I think currently x264 creates a new "encoder" thread for each frame and destroys that thread once the frame has been encoded. Creating and destroying threads has some overhead. The idea of having a "pool of threads" is: Created a certain number of threads once and re-use those threads over and over again. If you need a thread to run a task, you simply pick an idle thread from the pool (or wait for one to become idle). And if the thread has done its work (i.e. completed the task), it returns to the pool and waits for a new task to run. This could give some speed-up, because the thread creation/destruction overhead is avoided. But I have no numbers for x264. I assume if the thread pool really gave a significant speed-up, it would have been committed already. This patch is floating around for a long time now...

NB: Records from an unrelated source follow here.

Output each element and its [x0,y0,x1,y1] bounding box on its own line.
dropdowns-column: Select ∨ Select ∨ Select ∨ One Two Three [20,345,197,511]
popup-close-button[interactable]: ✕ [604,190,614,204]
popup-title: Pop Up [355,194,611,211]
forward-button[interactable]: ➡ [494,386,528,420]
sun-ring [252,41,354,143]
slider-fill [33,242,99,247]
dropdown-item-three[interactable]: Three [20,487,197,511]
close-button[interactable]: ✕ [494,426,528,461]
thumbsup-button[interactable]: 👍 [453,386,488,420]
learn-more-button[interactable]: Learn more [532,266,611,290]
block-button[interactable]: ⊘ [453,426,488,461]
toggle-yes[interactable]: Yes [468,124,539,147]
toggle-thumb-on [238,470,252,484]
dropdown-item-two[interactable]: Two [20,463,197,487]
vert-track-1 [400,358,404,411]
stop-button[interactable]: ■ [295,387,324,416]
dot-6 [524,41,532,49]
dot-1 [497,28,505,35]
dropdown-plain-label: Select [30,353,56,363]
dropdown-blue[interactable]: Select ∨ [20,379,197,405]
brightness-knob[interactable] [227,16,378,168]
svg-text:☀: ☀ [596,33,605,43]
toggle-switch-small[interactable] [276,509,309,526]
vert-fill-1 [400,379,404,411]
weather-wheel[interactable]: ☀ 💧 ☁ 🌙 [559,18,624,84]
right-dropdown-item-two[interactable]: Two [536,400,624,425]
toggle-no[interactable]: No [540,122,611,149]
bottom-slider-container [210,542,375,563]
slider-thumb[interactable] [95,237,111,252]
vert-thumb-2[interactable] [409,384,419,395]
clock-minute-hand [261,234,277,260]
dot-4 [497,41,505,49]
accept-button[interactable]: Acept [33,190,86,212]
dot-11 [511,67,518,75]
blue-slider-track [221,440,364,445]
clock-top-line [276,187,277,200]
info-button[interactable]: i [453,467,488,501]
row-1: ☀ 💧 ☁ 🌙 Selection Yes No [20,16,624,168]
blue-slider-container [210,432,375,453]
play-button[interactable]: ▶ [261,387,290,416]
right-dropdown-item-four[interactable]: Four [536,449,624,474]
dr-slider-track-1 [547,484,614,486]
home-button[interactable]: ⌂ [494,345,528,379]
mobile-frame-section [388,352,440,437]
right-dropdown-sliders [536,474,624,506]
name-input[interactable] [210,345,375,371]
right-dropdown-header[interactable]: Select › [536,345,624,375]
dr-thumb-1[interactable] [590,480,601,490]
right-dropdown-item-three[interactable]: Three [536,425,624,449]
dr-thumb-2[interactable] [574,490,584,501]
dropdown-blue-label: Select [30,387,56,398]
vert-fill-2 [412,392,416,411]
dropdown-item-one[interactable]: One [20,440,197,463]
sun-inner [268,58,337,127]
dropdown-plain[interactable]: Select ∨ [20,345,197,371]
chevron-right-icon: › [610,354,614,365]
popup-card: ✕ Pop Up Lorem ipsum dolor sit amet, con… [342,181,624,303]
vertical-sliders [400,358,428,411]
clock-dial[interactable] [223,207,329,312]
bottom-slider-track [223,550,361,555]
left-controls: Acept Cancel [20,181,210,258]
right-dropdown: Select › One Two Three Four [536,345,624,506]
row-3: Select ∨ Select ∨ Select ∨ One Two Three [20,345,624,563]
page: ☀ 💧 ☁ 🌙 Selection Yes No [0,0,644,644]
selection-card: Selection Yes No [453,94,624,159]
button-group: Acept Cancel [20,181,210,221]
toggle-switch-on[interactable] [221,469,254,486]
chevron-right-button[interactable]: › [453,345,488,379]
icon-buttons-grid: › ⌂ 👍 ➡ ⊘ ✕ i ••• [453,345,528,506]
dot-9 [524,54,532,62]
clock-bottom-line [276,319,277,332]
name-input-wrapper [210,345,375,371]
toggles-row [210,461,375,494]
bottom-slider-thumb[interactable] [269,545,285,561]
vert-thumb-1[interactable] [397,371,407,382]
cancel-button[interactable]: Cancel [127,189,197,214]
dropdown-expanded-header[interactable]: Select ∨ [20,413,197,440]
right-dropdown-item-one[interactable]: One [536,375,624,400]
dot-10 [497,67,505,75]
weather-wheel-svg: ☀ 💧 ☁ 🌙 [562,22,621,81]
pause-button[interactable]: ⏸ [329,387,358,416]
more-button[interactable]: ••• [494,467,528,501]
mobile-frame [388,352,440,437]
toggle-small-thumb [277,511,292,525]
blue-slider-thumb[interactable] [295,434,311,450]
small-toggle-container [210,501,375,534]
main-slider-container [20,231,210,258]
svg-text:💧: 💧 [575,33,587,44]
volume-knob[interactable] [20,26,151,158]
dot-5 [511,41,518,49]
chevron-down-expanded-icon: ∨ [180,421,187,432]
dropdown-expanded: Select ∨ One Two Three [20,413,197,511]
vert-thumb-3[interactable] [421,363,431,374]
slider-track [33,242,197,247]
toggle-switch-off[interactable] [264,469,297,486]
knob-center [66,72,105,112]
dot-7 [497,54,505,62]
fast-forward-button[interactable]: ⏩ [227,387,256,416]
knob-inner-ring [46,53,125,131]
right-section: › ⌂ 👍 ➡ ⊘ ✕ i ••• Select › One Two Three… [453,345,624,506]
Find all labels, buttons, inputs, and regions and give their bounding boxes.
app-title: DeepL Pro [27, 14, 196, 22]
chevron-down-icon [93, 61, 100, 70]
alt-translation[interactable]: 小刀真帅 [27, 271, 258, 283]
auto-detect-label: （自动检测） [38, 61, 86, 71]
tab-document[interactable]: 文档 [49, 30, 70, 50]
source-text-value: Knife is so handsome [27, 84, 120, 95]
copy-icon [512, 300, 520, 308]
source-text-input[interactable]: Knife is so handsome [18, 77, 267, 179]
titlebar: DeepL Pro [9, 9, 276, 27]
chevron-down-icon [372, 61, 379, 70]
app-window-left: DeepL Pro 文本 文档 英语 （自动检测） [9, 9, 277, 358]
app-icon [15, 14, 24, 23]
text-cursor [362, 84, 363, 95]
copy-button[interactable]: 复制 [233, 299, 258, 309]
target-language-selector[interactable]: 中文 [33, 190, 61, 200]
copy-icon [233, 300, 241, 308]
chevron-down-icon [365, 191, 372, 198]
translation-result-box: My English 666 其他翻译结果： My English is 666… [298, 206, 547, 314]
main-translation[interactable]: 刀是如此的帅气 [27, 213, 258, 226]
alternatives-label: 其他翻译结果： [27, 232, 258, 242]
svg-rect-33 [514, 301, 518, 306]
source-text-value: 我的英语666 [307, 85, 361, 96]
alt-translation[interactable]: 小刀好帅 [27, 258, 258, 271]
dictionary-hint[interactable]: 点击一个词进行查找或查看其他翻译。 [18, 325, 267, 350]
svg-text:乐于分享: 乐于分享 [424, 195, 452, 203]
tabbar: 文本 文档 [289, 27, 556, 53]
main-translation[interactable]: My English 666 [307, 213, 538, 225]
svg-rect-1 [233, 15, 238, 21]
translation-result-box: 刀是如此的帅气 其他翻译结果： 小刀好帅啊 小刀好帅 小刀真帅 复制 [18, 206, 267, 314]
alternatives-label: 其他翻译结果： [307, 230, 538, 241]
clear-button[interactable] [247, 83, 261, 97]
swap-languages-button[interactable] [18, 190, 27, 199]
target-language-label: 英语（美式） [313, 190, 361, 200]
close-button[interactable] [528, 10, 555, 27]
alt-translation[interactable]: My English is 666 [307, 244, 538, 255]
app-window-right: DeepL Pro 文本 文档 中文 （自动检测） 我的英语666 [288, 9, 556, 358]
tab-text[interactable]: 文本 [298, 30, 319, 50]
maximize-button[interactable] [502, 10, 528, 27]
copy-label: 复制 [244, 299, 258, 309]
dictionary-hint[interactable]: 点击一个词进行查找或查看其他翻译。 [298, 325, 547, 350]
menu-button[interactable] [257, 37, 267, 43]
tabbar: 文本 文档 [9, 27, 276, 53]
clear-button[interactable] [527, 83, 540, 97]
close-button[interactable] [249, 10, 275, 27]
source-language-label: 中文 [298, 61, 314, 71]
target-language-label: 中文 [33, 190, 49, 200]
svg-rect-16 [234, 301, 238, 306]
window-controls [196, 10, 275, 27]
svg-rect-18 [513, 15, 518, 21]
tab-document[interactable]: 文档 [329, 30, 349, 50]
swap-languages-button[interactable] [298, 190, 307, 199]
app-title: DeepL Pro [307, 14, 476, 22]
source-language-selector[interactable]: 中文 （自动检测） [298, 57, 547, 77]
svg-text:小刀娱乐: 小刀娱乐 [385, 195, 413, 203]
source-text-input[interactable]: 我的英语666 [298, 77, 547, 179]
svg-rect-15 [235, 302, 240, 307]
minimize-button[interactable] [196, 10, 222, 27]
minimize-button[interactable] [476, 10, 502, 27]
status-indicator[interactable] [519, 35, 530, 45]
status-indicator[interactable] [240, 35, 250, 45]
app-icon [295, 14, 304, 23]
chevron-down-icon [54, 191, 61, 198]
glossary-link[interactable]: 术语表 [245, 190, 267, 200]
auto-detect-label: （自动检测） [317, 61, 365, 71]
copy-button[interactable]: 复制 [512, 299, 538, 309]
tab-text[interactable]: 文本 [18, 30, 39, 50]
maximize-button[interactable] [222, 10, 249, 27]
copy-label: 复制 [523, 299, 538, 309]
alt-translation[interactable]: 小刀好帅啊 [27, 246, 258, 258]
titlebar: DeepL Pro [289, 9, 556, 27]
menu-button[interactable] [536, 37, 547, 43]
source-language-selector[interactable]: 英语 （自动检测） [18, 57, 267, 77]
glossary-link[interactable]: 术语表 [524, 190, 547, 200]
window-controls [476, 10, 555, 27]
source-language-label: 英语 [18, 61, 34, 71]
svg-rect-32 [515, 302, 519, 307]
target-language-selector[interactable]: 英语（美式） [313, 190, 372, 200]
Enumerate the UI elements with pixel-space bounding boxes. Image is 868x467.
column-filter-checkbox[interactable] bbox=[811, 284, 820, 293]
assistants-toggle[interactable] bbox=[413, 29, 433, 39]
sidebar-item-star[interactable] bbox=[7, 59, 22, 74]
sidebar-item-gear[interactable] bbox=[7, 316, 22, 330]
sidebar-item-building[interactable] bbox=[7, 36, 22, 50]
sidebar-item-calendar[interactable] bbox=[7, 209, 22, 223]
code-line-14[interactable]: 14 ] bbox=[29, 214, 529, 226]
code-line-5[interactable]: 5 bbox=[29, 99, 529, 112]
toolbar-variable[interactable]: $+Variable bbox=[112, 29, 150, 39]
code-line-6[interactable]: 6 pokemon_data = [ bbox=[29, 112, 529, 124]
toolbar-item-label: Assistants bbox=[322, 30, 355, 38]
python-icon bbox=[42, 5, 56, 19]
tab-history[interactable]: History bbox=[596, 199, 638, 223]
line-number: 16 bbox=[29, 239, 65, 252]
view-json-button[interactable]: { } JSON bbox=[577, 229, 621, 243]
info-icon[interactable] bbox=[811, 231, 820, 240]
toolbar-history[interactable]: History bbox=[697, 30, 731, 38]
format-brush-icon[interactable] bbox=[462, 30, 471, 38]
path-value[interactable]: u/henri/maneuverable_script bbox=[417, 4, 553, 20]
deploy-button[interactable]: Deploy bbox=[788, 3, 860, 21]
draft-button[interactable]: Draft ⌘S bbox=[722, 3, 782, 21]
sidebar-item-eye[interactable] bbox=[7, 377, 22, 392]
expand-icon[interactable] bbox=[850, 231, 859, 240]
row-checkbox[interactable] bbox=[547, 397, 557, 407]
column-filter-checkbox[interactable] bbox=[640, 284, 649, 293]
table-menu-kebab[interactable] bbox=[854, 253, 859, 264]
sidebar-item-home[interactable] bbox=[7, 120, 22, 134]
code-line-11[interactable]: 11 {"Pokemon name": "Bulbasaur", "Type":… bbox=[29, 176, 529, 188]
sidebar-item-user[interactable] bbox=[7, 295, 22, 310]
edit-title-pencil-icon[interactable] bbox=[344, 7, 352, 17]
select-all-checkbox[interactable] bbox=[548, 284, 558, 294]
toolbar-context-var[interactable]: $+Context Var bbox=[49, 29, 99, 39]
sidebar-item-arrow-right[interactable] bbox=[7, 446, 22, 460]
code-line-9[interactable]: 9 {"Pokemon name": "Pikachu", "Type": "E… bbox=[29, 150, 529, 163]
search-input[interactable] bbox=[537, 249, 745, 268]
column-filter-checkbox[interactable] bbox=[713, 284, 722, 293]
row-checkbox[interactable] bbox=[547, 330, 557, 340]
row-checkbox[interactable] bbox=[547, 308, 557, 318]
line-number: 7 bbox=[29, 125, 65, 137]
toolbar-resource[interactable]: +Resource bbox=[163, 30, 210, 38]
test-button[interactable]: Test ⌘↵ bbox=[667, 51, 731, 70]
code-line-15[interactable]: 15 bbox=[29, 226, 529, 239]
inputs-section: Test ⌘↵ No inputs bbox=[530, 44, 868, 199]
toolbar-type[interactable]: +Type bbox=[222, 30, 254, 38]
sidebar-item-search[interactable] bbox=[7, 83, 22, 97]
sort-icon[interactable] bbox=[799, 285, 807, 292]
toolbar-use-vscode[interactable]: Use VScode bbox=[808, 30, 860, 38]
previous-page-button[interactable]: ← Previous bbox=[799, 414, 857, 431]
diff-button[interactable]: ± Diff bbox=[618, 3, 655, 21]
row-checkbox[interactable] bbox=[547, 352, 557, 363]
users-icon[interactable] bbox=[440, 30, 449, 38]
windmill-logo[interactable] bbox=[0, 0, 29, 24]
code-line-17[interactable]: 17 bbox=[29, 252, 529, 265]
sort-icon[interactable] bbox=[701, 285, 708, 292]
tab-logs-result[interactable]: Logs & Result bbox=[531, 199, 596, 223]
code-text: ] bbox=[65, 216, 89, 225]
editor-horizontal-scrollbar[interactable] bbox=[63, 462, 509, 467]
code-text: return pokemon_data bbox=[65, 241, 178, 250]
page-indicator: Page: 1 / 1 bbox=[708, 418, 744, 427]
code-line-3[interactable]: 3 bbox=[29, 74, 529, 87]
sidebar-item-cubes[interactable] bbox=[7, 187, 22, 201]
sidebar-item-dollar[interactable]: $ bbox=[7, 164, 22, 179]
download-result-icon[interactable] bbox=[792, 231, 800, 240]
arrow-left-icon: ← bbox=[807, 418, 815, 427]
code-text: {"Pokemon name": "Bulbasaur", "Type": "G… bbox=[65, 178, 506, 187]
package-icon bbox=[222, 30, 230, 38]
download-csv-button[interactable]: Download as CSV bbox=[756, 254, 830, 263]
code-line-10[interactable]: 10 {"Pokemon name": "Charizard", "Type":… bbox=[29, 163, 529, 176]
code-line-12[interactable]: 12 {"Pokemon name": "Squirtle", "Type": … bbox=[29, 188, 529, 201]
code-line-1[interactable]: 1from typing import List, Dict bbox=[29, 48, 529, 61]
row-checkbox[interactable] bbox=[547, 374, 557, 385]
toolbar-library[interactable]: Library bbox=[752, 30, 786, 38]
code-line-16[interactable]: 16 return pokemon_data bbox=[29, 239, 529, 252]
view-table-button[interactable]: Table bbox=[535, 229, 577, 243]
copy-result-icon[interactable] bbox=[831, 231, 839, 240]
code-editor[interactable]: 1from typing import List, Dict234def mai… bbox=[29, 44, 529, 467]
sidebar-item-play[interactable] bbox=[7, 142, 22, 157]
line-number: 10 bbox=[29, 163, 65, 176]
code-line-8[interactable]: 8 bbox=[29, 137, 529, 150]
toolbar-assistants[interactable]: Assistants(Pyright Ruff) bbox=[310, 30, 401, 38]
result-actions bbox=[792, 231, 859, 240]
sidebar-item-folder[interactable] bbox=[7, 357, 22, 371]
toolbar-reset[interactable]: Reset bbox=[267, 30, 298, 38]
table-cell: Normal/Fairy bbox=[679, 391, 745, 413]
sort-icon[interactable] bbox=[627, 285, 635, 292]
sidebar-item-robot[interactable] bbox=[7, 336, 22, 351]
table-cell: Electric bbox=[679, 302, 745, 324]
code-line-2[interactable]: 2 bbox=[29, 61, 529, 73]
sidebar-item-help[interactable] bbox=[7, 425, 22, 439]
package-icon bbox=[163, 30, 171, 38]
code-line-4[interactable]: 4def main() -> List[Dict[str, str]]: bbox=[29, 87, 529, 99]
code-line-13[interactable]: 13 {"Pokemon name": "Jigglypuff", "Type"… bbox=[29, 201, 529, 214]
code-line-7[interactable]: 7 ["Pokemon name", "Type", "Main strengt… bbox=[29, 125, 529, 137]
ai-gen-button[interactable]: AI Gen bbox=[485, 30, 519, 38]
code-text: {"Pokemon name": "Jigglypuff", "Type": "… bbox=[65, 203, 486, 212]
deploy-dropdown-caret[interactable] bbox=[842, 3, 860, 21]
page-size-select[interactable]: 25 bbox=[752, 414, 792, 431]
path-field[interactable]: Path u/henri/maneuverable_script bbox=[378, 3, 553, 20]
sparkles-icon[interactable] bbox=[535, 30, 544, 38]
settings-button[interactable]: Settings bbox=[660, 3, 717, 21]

http://en.wikipedia.org/wiki/Thread_pool

rack04
14th April 2010, 15:43
H.264 decoding benefits hugely in ffmpeg-mt, especially when one tries to do high speed transcoding (i.e. 20x realtime for SD). Removing the decoder bottleneck lets x264 itself run as quickly as it can ;)

My experience is in using ffms2 with and without ffmpeg-mt. I saw MASSIVE speedup in cases as I've described.

~MiSfit

In the test that I just performed I noticed faster speeds without ffmpeg-mt, 6.04 fps vs 5.96 fps.

Atak_Snajpera
14th April 2010, 16:02
6.04 fps vs 5.96 fps.
whole 1% :) ffmpeg-mt is very usefull when you encode BD or any AVC-HD source to PSP (480x272), iphone and so on

rack04
14th April 2010, 16:08
whole 1% :) ffmpeg-mt is very usefull when you encode BD or any AVC-HD source to PSP (480x272), iphone and so on

All I was trying to convey is that in my limited testing ffmpeg-mt and ffms2-mt decoding as a x264 input method doesn't seem to benefit from the multithreading. The source in my test was a Blu-ray Disc. However, your point about the benefits of resizing is a non issue since lavf/ffms as a x264 input method doesn't support resizing, cropping, or padding yet.

roozhou
14th April 2010, 16:17
whole 1% :) ffmpeg-mt is very usefull when you encode BD or any AVC-HD source to PSP (480x272), iphone and so on
How do you accomplish this with x264's internal lavf or ffms?
I would rather do it with ffdshow. The decoder and the resizer will run in separate threads.